Environmental costs of lithium batteries boost innovation for new energy sources
Today, most of the world’s rechargeable batteries are built with lithium-ion technology, which often relies on rare earth metals like cobalt and nickel for its electrodes. However, as demand surges—especially from the electric vehicle industry—scientists around the globe are working to develop cleaner, more sustainable battery alternatives.
Lithium-ion batteries first emerged in the 1990s and revolutionised energy storage, says Laurence Hardwick, professor of electrochemistry at the University of Liverpool. Their commercial rise coincided with the explosion of mobile electronics. But now, their central role in electric vehicles presents serious scalability challenges, particularly because of their dependence on limited and environmentally costly minerals.
Lithium and cobalt remain essential components in technologies critical to the green transition, from EVs to wind turbines and solar power. Yet mining these elements, while less harmful than fossil fuel extraction, carries significant environmental costs—ranging from pollution and land degradation to the risk of contaminating water supplies due to energy-intensive processes.
Water usage is one of the most pressing concerns tied to lithium production. According to an article published by Greenly, it takes an estimated 2.2 million litres of water to produce just one ton of lithium—diverting vital water from agriculture and indigenous communities. Additionally, the process damages soil, making the land infertile and disrupting ecosystems.
Nowhere is this impact more pronounced than in South America’s “Lithium Triangle,” a region covering parts of Bolivia, Argentina, and Chile. In Chile’s Salar de Atacama alone, lithium mining consumes around 21 million litres of water daily—about 65% of the region’s total supply—leading to water shortages and ecological distress.
Contamination is another major threat. In 2009, toxic chemical leaks from China’s Ganzizhou Rongda Lithium mine polluted the Liqi River in Tibet. Locals accused the company of poisoning the water, killing large numbers of fish and livestock, and devastating sacred grasslands.
As director of the Stephenson Institute for Renewable Energy, Hardwick is investigating alternative materials that could either replace or complement lithium, easing reliance on rare earths. He told reporters for The Conversation publication that one promising option is solid-state batteries, which use solid ceramic materials instead of liquid solvents to move ions. These batteries offer both higher energy density and improved safety.
Another alternative is sodium-ion technology. Robert Armstrong, a chemistry researcher at the University of St Andrews, is part of a UK team studying the performance of sodium-ion batteries. While sodium ions are heavier than lithium, they are widely available and offer more stable pricing and supply. Armstrong points out that sodium's abundance could reduce supply chain volatility.

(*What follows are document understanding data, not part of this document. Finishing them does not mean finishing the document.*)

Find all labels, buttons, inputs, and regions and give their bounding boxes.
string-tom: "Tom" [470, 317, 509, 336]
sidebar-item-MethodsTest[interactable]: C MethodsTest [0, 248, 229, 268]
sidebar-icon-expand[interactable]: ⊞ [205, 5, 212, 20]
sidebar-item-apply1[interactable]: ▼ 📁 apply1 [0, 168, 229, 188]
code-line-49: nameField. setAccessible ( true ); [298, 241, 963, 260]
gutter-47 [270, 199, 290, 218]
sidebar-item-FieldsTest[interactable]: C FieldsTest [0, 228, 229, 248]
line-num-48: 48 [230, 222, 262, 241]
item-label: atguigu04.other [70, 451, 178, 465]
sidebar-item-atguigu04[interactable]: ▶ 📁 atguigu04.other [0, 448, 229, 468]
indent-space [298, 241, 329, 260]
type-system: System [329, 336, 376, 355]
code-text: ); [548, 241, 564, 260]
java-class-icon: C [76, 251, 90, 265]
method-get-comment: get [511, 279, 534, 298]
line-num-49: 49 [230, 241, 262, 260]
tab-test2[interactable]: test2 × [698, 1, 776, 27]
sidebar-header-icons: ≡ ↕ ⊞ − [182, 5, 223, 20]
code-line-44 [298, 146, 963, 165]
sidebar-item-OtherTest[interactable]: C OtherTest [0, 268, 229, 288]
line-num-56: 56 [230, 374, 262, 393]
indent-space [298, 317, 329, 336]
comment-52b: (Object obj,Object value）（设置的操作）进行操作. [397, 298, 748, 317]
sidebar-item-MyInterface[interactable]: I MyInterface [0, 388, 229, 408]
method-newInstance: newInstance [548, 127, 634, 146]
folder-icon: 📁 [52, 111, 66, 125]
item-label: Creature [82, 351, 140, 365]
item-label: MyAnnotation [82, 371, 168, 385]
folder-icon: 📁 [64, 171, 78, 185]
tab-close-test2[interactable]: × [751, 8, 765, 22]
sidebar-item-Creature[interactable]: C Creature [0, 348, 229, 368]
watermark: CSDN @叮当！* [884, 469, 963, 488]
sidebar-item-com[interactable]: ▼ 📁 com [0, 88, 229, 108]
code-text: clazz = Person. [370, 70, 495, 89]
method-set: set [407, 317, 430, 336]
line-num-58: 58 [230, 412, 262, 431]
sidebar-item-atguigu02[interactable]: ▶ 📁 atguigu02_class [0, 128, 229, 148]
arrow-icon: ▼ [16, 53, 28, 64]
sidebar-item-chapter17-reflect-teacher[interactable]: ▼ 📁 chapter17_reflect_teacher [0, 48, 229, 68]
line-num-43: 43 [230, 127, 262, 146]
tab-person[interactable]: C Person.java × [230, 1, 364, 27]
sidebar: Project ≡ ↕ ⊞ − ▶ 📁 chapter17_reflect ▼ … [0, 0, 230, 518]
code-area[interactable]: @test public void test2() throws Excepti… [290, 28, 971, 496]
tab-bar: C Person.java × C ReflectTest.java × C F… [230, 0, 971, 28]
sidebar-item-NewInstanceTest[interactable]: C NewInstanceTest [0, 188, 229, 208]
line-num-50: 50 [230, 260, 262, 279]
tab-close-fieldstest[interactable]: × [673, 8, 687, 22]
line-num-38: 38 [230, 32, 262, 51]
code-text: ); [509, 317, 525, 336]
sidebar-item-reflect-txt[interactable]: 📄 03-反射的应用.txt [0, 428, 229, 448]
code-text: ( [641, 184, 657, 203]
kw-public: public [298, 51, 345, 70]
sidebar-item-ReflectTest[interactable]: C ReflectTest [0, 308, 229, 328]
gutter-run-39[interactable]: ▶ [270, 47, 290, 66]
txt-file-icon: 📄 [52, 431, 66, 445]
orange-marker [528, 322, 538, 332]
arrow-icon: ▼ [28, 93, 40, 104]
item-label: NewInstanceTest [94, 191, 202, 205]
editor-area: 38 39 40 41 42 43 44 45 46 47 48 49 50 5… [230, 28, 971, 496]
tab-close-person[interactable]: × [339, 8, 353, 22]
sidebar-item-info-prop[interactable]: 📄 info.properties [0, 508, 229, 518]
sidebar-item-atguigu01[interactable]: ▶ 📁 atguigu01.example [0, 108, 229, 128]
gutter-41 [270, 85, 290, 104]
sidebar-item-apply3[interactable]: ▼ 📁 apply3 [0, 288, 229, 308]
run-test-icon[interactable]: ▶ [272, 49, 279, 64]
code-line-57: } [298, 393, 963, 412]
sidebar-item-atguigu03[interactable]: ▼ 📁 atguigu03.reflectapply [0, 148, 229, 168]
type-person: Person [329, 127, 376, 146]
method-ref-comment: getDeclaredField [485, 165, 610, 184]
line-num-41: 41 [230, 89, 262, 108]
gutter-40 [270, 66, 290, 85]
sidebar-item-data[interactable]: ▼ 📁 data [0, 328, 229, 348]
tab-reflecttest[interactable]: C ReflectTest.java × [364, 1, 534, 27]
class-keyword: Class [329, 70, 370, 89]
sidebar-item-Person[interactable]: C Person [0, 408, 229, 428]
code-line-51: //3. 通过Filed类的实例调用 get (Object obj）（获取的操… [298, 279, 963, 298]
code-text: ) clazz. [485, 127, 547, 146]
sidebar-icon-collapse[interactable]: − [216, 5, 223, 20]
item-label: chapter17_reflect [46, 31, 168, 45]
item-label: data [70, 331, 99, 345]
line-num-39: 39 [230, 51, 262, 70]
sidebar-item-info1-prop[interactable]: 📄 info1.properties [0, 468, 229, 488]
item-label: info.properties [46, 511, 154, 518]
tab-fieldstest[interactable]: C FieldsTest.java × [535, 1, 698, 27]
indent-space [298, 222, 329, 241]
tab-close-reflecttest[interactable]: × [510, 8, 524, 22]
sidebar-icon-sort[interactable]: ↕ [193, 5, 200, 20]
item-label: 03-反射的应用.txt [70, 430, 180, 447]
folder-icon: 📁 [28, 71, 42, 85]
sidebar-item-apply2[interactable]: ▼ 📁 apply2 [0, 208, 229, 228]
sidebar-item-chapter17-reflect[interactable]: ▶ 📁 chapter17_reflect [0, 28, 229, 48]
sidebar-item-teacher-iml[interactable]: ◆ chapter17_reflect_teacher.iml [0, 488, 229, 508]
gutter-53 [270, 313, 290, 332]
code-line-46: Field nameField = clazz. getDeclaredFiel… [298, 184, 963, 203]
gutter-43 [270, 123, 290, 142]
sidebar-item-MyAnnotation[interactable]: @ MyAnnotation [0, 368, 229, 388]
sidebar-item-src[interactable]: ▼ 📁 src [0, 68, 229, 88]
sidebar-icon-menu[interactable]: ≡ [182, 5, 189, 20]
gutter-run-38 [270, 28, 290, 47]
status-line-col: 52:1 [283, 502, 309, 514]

Chinese companies like BYD and CATL are already advancing sodium-ion batteries for EVs, despite their extra weight. There is also growing interest in sodium-based storage in Gulf countries that operate desalination plants, where sodium is an abundant byproduct. “Why not put that sodium to use?” says Armstrong.
Organic batteries
Meanwhile, other researchers are exploring biodegradable battery technology. At Stanford University, PhD student Bill Yen and his team are working on Terracell—a battery powered by microbes in the soil. Designed for environmental sensors in wet areas, Terracell minimises long-term waste and recently won the energy category at the 2024 Prototypes for Humanity event in Dubai.
Also at the event was Professor Ulugbek Azimov from Northumbria University, who is developing BioPower Cells—rechargeable batteries made from organic waste, including used coffee grounds. These batteries are entirely free of rare earth materials and can be safely decomposed. “At the end of their life, you just drop them in boiling water, and they dissolve into an ionic liquid fertilizer,” Azimov explained.